» **What needs to be done**
In the copy, include every entry exactly but none of its images.

» **Data for analysis**
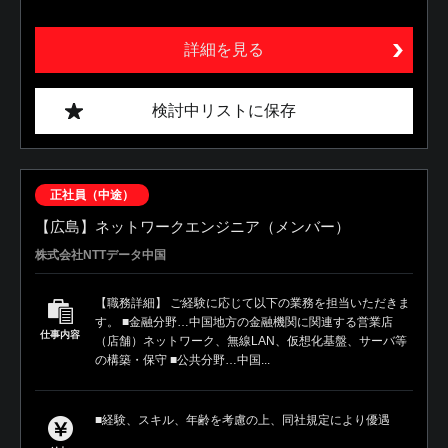
詳細を見る
検討中リストに保存
正社員（中途）
【広島】ネットワークエンジニア（メンバー）
株式会社NTTデータ中国
【職務詳細】 ご経験に応じて以下の業務を担当いただきま
す。 ■金融分野…中国地方の金融機関に関連する営業店
仕事内容
（店舗）ネットワーク、無線LAN、仮想化基盤、サーバ等
の構築・保守 ■公共分野…中国...
■経験、スキル、年齢を考慮の上、同社規定により優遇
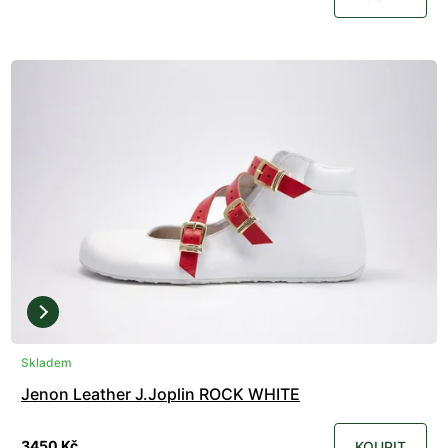
Skladem
Jenon Leather J.Joplin ROCK WHITE
3450 Kč
KOUPIT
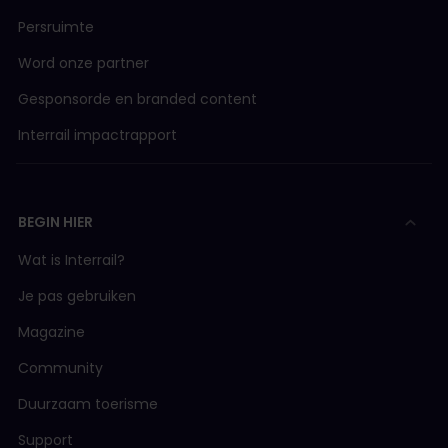
Persruimte
Word onze partner
Gesponsorde en branded content
Interrail impactrapport
BEGIN HIER
Wat is Interrail?
Je pas gebruiken
Magazine
Community
Duurzaam toerisme
Support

» **Solved problem**
詳細を見る
検討中リストに保存
正社員（中途）
【広島】ネットワークエンジニア（メンバー）
株式会社NTTデータ中国
【職務詳細】 ご経験に応じて以下の業務を担当いただきま
す。 ■金融分野…中国地方の金融機関に関連する営業店
仕事内容
（店舗）ネットワーク、無線LAN、仮想化基盤、サーバ等
の構築・保守 ■公共分野…中国...
■経験、スキル、年齢を考慮の上、同社規定により優遇
Skladem
Jenon Leather J.Joplin ROCK WHITE
3450 Kč
KOUPIT
Persruimte
Word onze partner
Gesponsorde en branded content
Interrail impactrapport
BEGIN HIER
Wat is Interrail?
Je pas gebruiken
Magazine
Community
Duurzaam toerisme
Support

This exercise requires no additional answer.